Miller seemed to have gone raving mad once he got in the prison van, screaming about the ghost of the dead schoolgirl sitting in the cell alongside him.  Then he tried to walk around the Special Unit in the prison with his eyes shut, before having to be held down by five wardens in his own cell.  The night shift on the wing had been disturbed by Miller’s periodic shrieks of fear.  Finally the convict snapped, in a quiet way that prevented the anti-suicide watch being put into action.  Using a plastic comb, Miller had broken the teeth off, creating a crude serrated blade which he sharpened on the floor and his bunk.  Then he sawed across his left wrist and his aorta, bleeding to death in fifteen minutes.

               Oswald told McMahon none of this, wanting to see if the man tripped himself up in a mixture of truth and lies.  For good or bad there was no tripping-up; McMahon seemed genuinely pleased that Miller was dead.

               The detective wouldn’t allow himself the indulgence of thinking that the world was rid of another perverted, monstrous child killer.

               There was no evidence against McMahon.  Testimony from the two detectives who escorted the prisoner to prison proved that the lecturer did no more than rest a hand on Miller’s shoulder.

               ‘Are you aware that David Hargreaves threatened to kill Miller if in any way possible?’

               ‘Doesn’t surprise me.  If he managed to pull this one off, he’s got my alibi.’

               Giving a not-impressed-or-amused look, the detective left.

 

               ‘JEN!’ shouted Louis.  ‘Get your insubstantial arse here!’  He was taking a chance, since the next-door neighbours might wonder who he was shouting at.

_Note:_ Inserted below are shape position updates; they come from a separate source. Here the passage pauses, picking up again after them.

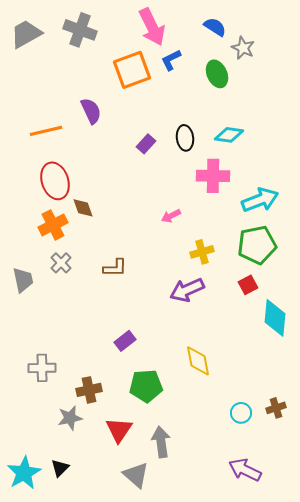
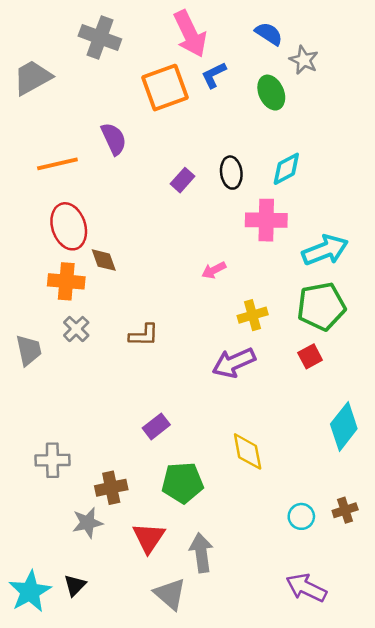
gray trapezoid: (26, 34) -> (32, 78), moved
cyan diamond: (229, 135) -> (286, 169), turned -36
orange cross: (53, 225) -> (66, 281), turned 32
cyan diamond: (275, 318) -> (344, 426), moved, turned 33

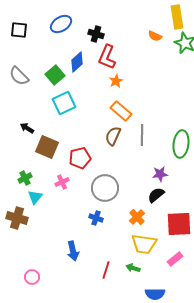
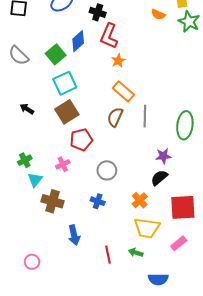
brown square: (47, 147) -> (67, 112), moved, turned 35
gray circle: (105, 188) -> (107, 170), size x0.7
brown cross: (17, 218) -> (52, 201), moved
red line: (106, 270) -> (108, 255), turned -30

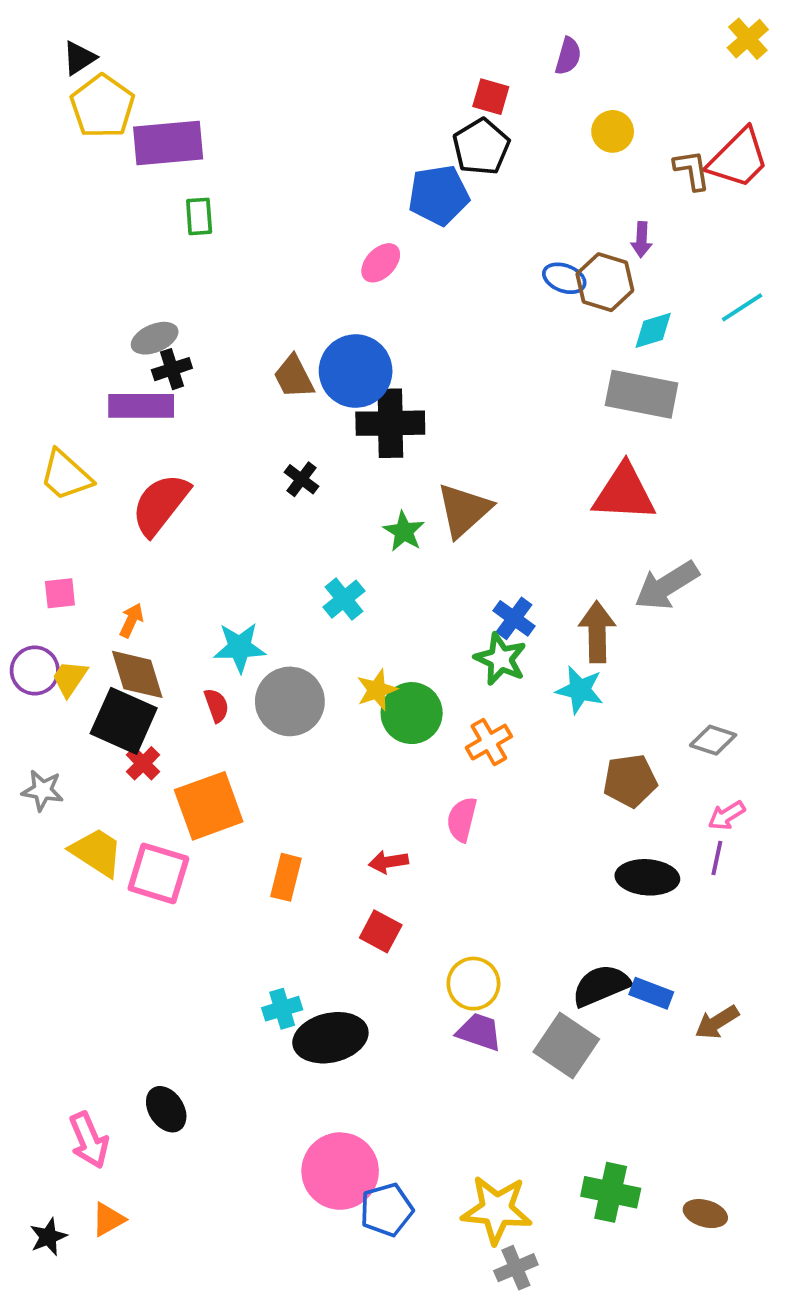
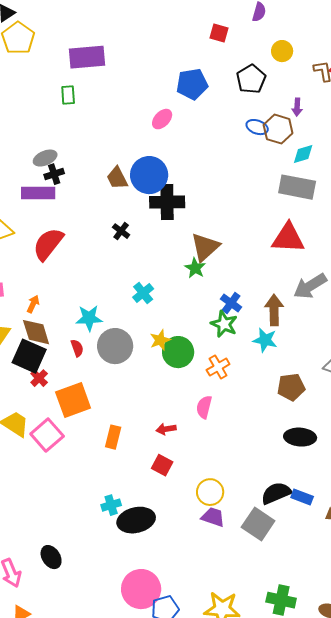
purple rectangle: (168, 143) -> (87, 57), moved
black pentagon: (481, 147) -> (251, 79), moved
green star: (404, 531) -> (195, 268), moved
pink square: (158, 873) -> (47, 435), turned 32

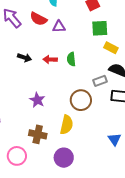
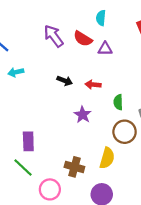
green semicircle: (71, 59) -> (118, 102), moved
purple star: (37, 100) -> (83, 115), moved

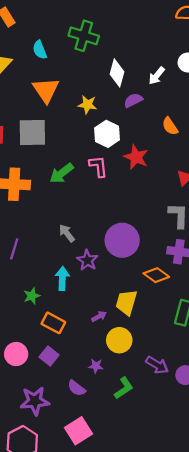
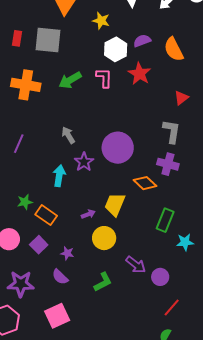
purple semicircle: (133, 100) -> (142, 41), moved
orange semicircle: (170, 126) -> (174, 49), size x1.4
green star: (32, 296) -> (25, 202), moved
purple star: (96, 366) -> (67, 253), moved

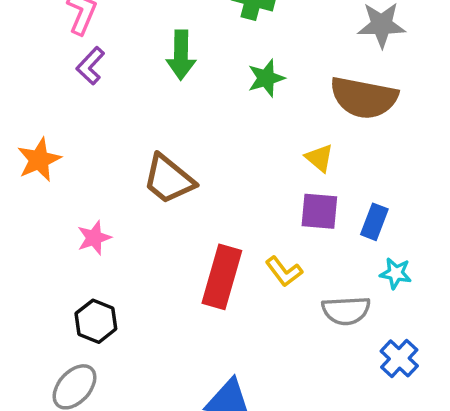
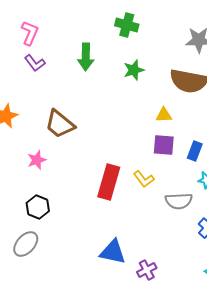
purple L-shape: (90, 66) -> (35, 63), turned -80
yellow triangle: (319, 158) -> (164, 115), turned -42
brown trapezoid: (169, 179) -> (60, 124), moved

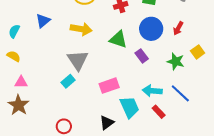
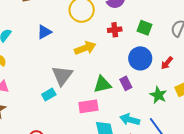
blue triangle: (43, 21) -> (44, 32), moved
yellow arrow: (81, 29) -> (85, 48), moved, turned -40
green triangle: (118, 39) -> (102, 84), moved, turned -42

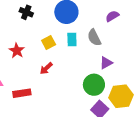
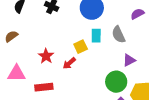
yellow square: (49, 42) -> (81, 47), moved
red star: (17, 51) -> (46, 56), moved

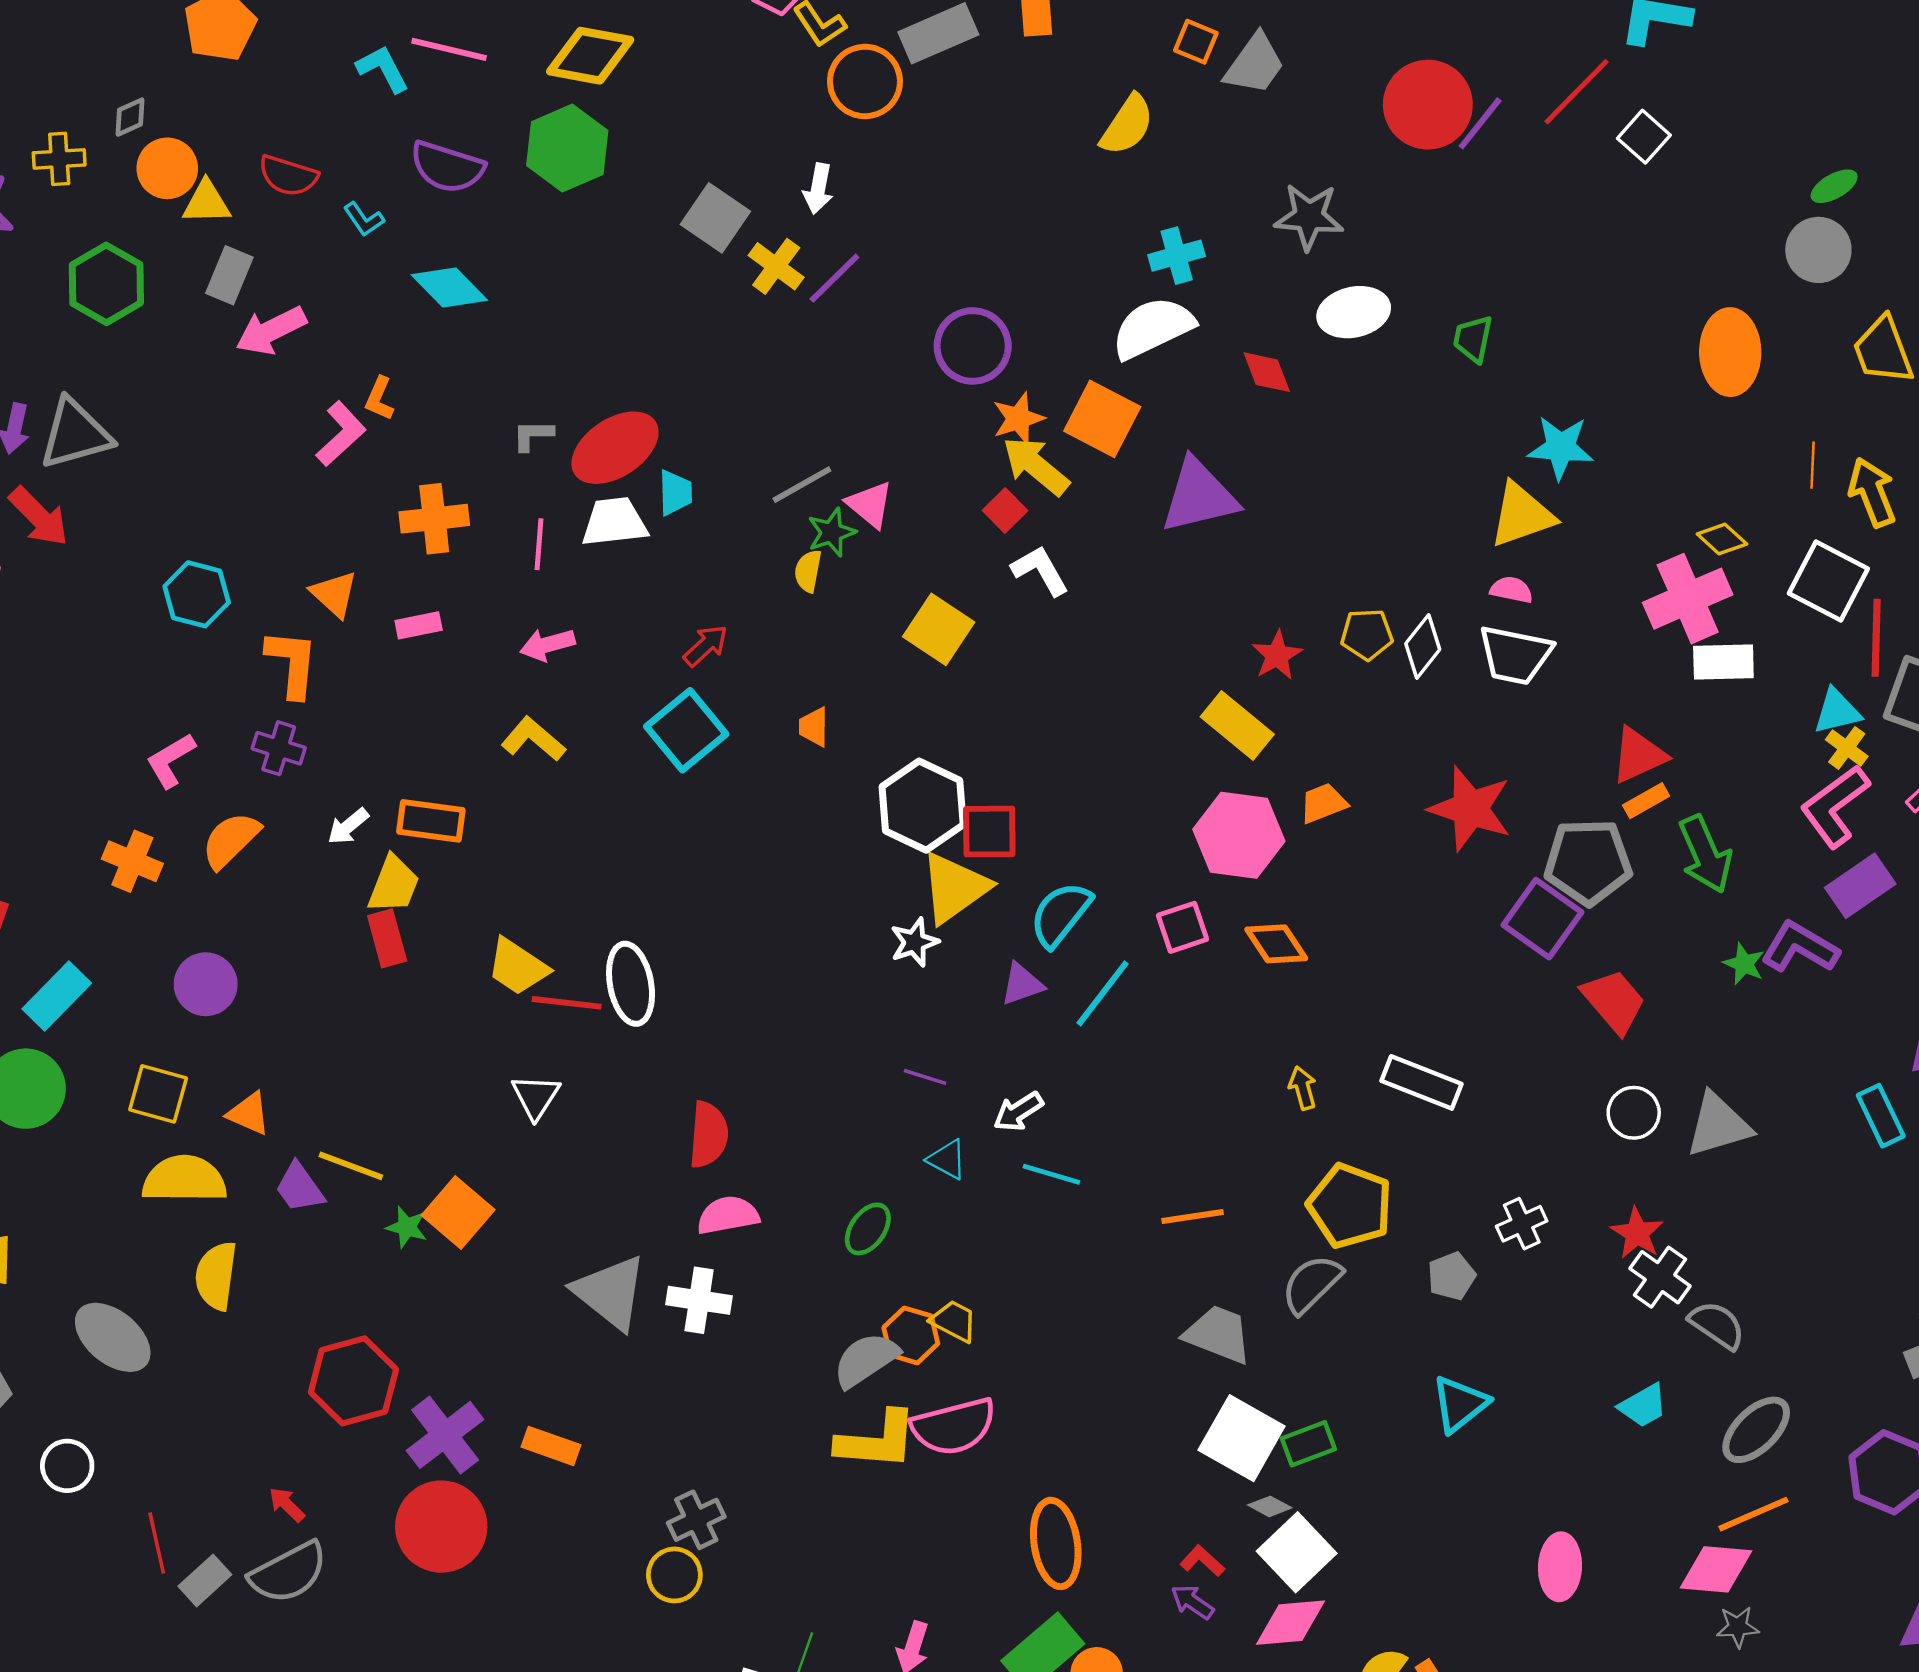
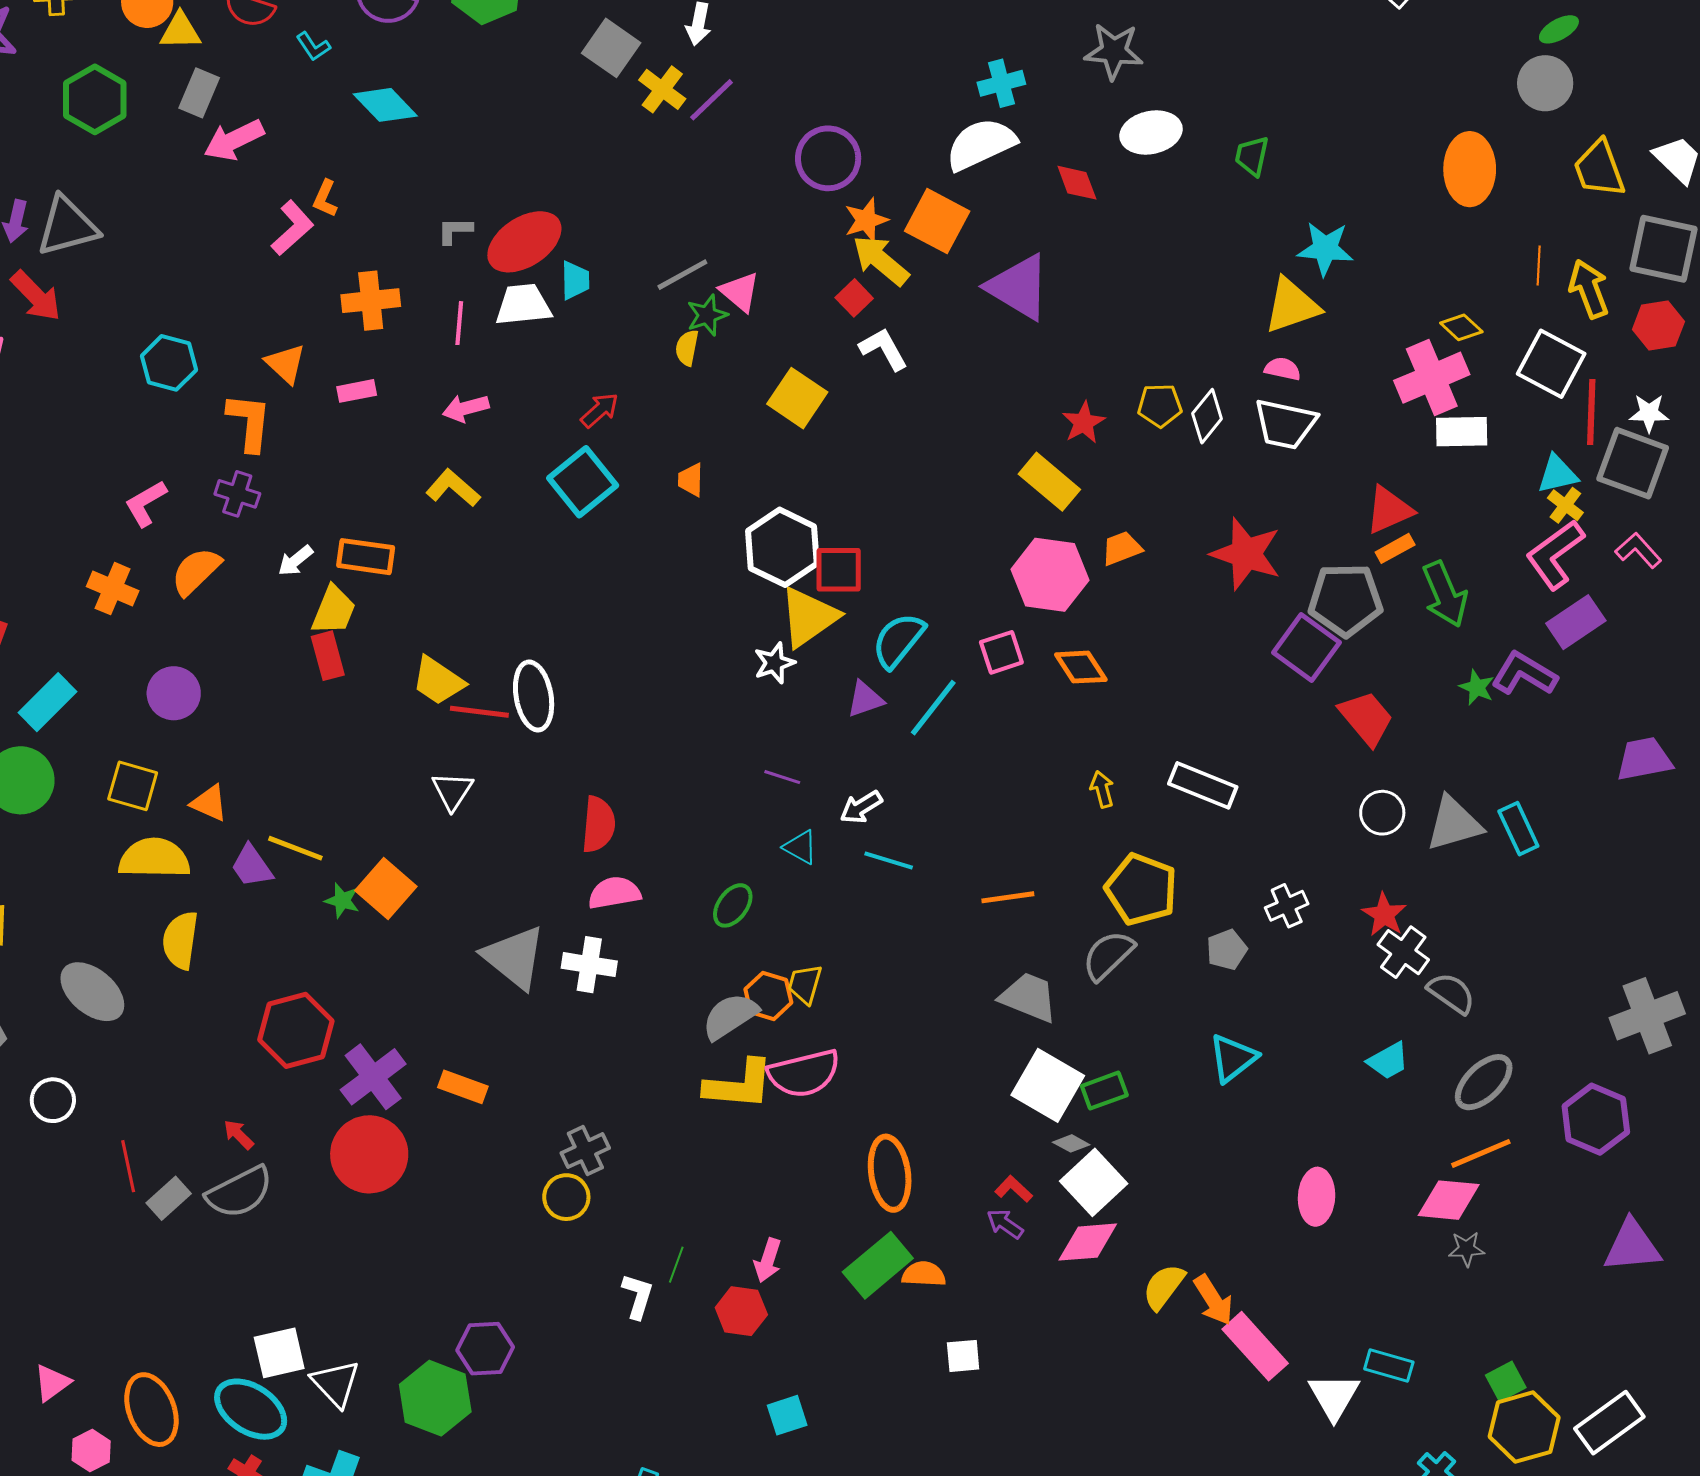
purple triangle: (1199, 496) -> (1019, 287), turned 44
cyan rectangle: (1881, 1116) -> (1518, 829), moved
yellow trapezoid: (954, 1321) -> (805, 984), turned -102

               She appeared only minutes later.

               ‘Yeswhat?  I was busy!’

               ‘Never mind busy!  Have you heard about Eric Miller?  Committed suicide today.’

               The spirit tried to prevent her glee from showing, with limited effect.

               ‘Well, it wasn’t me.  I paid him a visit this morning when he was wide awake.  Quivering with fear, the human jelly, but still alive.’

               ‘That was your last visit?’

               ‘Truly, Luma.’

     Too late!  This will have consequences later on, because one does not buck the Senior Management Of Everything and get off scot-free.


The Two Towers

More accurately, two of the towers.  Modern Gomorrah-on-the-Irwell, you see, has a great many towers, certainly far more than in the halcyon days of yore, and if one pays attention to the construction taking place in the city centre whilst travelling in on the Worst Bus service, one can witness dozens of jib cranes all helping to erect NO SNIGGERING AT THE BACK! various towers.  

     ANYWAY Your Humble Scribe works within The Dark Tower - Art!


     Across the way is the more variegated City Tower, which we got a shot of today in between mists and rains - Art!


     Hmmmm.  Perhaps they are The Dark Tower, and we are - are? - Minas Tirith?

     That's a bit of a paradigm shift.  I think we need to retire and ponder on this whilst supping on bushels of gin.


And with that we are most probably done.  Perhaps.



*  I have taken this up with Shelli

**  Don't have any so wouldn't know.